The Windows Heap is implemented in user-space as part of kernel32.dll. It divides the heap into two portions:

the Low-Fragmentation Heap (LFH) which is optimized for allocations < 16 KB
the large allocation portion which takes a CriticalSection for each allocation and free.

When WiredTiger needs to make many allocations >= 16KB performance on Windows will to suffer once the WT cache fills up. This is easily triggered by workloads with large documents.
The solution we're pursuing is to use tc_malloc in place of the system allocator for WT on windows.
See below for more details and the original bug report.

Original Description

At D performance drops and remains low for the second half of the run (first row).
This coincides with the oplog reaching capacity (second row).
It also coincides with an increase in heap lock contention (third row), presumably related to the increased memory allocator activity caused by deleting entries from the oplog.

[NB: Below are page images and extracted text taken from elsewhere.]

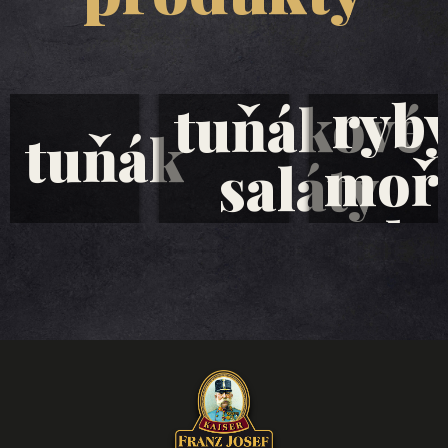
ryb
tuňákové
tuňák
moř
saláty
plo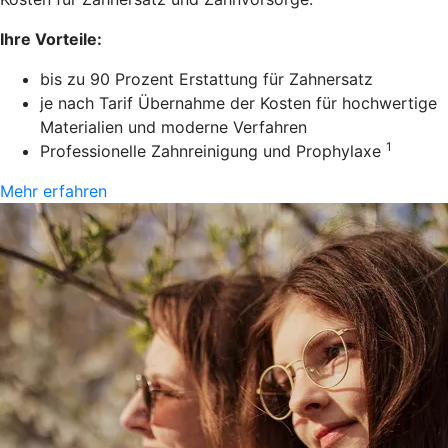
Ihre Vorteile:
bis zu 90 Prozent Erstattung für Zahnersatz
je nach Tarif Übernahme der Kosten für hochwertige
Materialien und moderne Verfahren
1
Professionelle Zahnreinigung und Prophylaxe
Mehr erfahren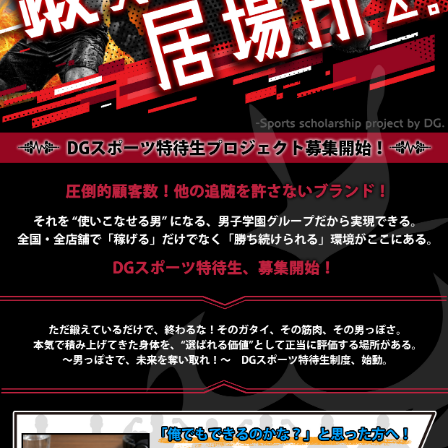
PUA'蒲田
PUA'羽田
PUA'吉祥寺
PUA立川
PUA町田
×閉じる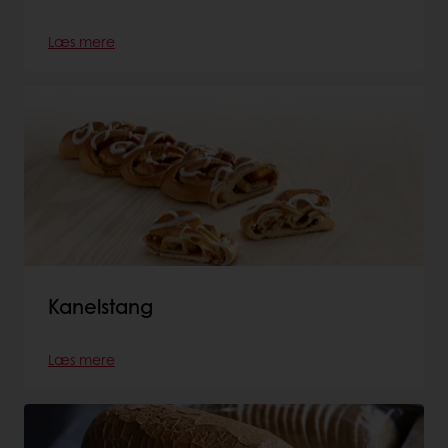
Læs mere
Kanelstang
Læs mere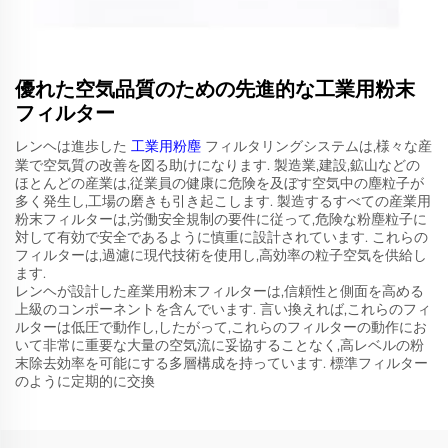
優れた空気品質のための先進的な工業用粉末
フィルター
レンヘは進歩した
工業用粉塵
フィルタリングシステムは,様々な産
業で空気質の改善を図る助けになります. 製造業,建設,鉱山などの
ほとんどの産業は,従業員の健康に危険を及ぼす空気中の塵粒子が
多く発生し,工場の磨きも引き起こします. 製造するすべての産業用
粉末フィルターは,労働安全規制の要件に従って,危険な粉塵粒子に
対して有効で安全であるように慎重に設計されています. これらの
フィルターは,過濾に現代技術を使用し,高効率の粒子空気を供給し
ます.
レンヘが設計した産業用粉末フィルターは,信頼性と側面を高める
上級のコンポーネントを含んでいます. 言い換えれば,これらのフィ
ルターは低圧で動作し,したがって,これらのフィルターの動作にお
いて非常に重要な大量の空気流に妥協することなく,高レベルの粉
末除去効率を可能にする多層構成を持っています. 標準フィルター
のように定期的に交換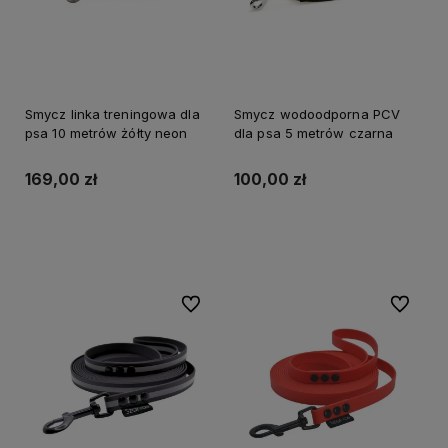
Smycz linka treningowa dla
Smycz wodoodporna PCV
psa 10 metrów żółty neon
dla psa 5 metrów czarna
169,00 zł
100,00 zł
Do koszyka
Do koszyka
Do ulubionych
Do ulubi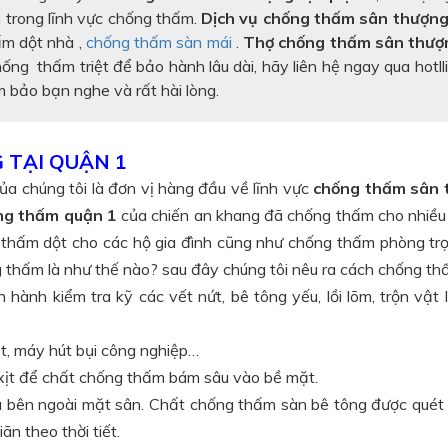
 trong lĩnh vực chống thấm.
Dịch vụ chống thấm sân thượng
ấm dột nhà ,
chống thấm sàn mái
.
Thợ chống thấm sân thư
ng thấm triệt để bảo hành lâu dài, hãy liên hệ ngay qua hotll
 bảo bạn nghe và rất hài lòng.
TẠI QUẬN 1
ủa chúng tôi là đơn vị hàng đầu về lĩnh vực
chống thấm sân 
ống thấm quận 1
của chiến an khang đã chống thấm cho nhiề
 thấm dột cho các hộ gia đình cũng như chống thấm phòng trọ
g thấm là như thế nào? sau đây chúng tôi nêu ra cách chống t
n hành kiểm tra kỹ các vết nứt, bê tông yếu, lồi lõm, trộn vật 
t, máy hút bụi công nghiệp…
xịt để chất chống thấm bám sâu vào bề mặt.
 bên ngoài mặt sân. Chất chống thấm sàn bê tông được quét 
n theo thời tiết.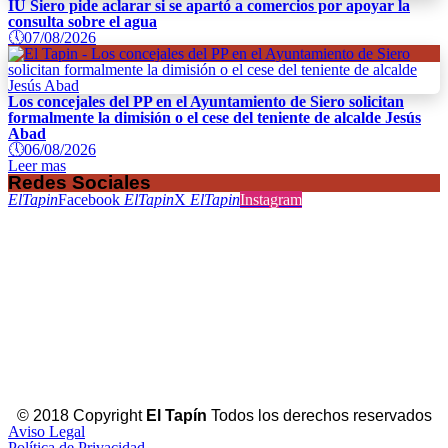
IU Siero pide aclarar si se apartó a comercios por apoyar la
consulta sobre el agua
🕔
07/08/2026
Los concejales del PP en el Ayuntamiento de Siero solicitan
formalmente la dimisión o el cese del teniente de alcalde Jesús
Abad
🕔
06/08/2026
Leer mas
Redes Sociales
ElTapin
Facebook
ElTapin
X
ElTapin
Instagram
© 2018 Copyright
El Tapín
Todos los derechos reservados
Aviso Legal
Política de Privacidad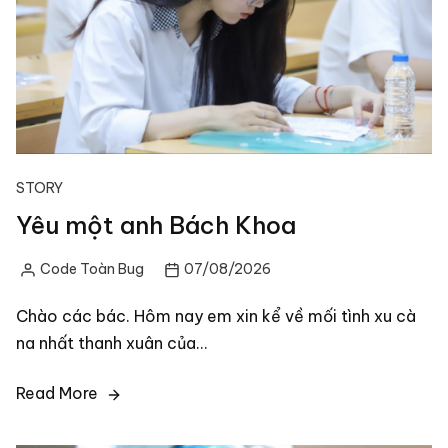
STORY
Yêu một anh Bách Khoa
Code Toàn Bug
07/08/2026
Posted
by
Chào các bác. Hôm nay em xin kể về mối tình xu cà
na nhất thanh xuân của…
Read More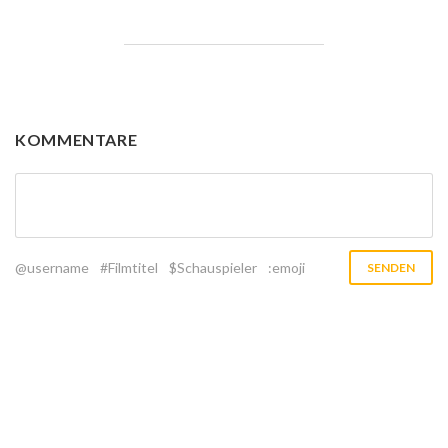
KOMMENTARE
@username
#Filmtitel
$Schauspieler
:emoji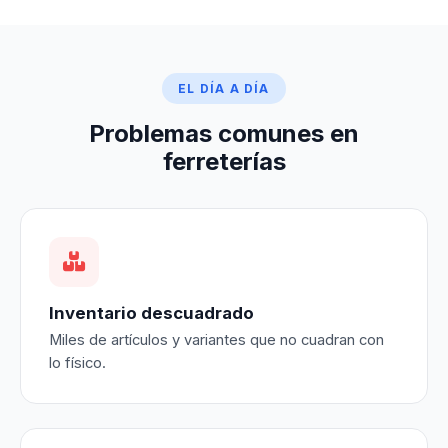
EL DÍA A DÍA
Problemas comunes en
ferreterías
Inventario descuadrado
Miles de artículos y variantes que no cuadran con
lo físico.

Note that heap lock contention has about doubled in spite of the operation rate having fallen by about 4x.
A couple of other momentary dips in performance (A, B, C) appear to be related to disk activity (last two rows), and in fact heap lock contention fell during those dips because of the reduced op rate.

Interestingly, the drop is much more pronounced with a 2-node replica set than it is with a 1-node replica set (write concern 1 in both cases). The stack traces confirm the contention and show why a 2-node replica set is worse:

During the second half of the run there are significant periods when all 10 threads are waiting for the oplog deleter thread to reduce the size of the oplog:

The oplog deleter thread is held up by significant contention in the allocator, in 3 different places:

A primary source of contention seems to be the getmore that is tailing the oplog, which explains why a 2-node replica set is worse. Note that the oplog tail getmore is having to page in the entries even though they are brand new, which explains why it generates contention, but that seems non-optimal in itself, independent of the allocator issues.

Repro takes about 3 minutes (Windows on VMware instance, 6 cpus, 12 GB memory). Initialize 2-node replica set with these options:

    mongod --storageEngine wiredTiger --wiredTigerCacheSizeGB 5 --oplogSize 6000 ...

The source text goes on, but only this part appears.